[Opening EXERCISE MATERIAL section]

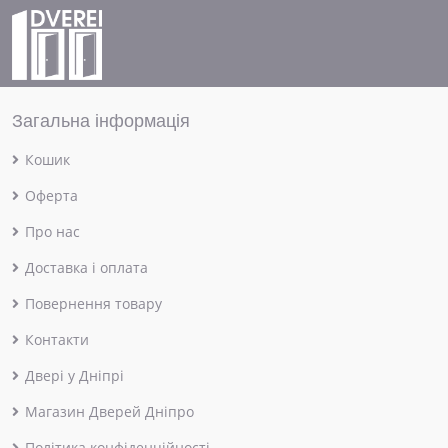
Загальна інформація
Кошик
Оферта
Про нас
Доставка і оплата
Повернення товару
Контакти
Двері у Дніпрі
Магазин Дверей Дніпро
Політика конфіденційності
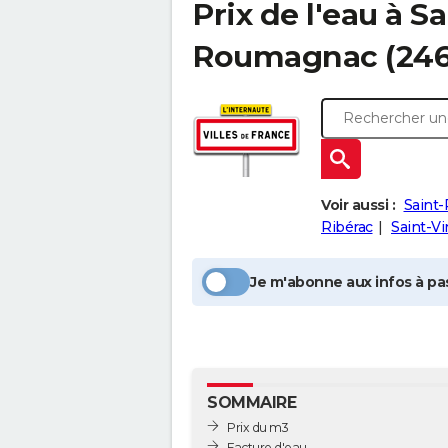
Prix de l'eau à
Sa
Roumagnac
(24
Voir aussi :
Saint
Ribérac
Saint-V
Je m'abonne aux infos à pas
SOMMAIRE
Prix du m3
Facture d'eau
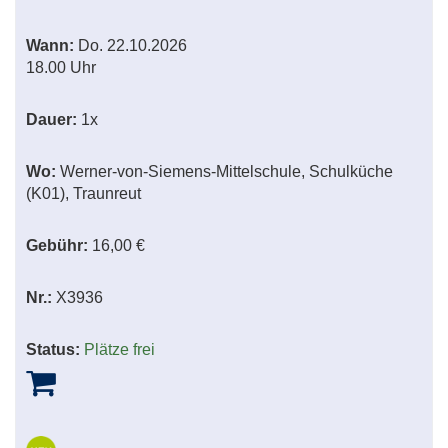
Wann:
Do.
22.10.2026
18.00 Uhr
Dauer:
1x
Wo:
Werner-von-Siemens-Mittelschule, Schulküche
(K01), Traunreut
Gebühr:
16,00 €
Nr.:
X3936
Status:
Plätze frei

[Closing EXERCISE MATERIAL section]

ACTIVITY:
All of the material above should be set down again exactly, though not its pictures.

SOLUTION FOR THIS PROBLEM:
Загальна інформація
Кошик
Оферта
Про нас
Доставка і оплата
Повернення товару
Контакти
Двері у Дніпрі
Магазин Дверей Дніпро
Політика конфіденційності
Prix de l'eau à
Sa
Roumagnac
(24
Voir aussi :
Saint
Ribérac
Saint-V
Je m'abonne aux infos à pas
SOMMAIRE
Prix du m3
Facture d'eau
Wann:
Do.
22.10.2026
18.00 Uhr
Dauer:
1x
Wo:
Werner-von-Siemens-Mittelschule, Schulküche
(K01), Traunreut
Gebühr:
16,00 €
Nr.:
X3936
Status:
Plätze frei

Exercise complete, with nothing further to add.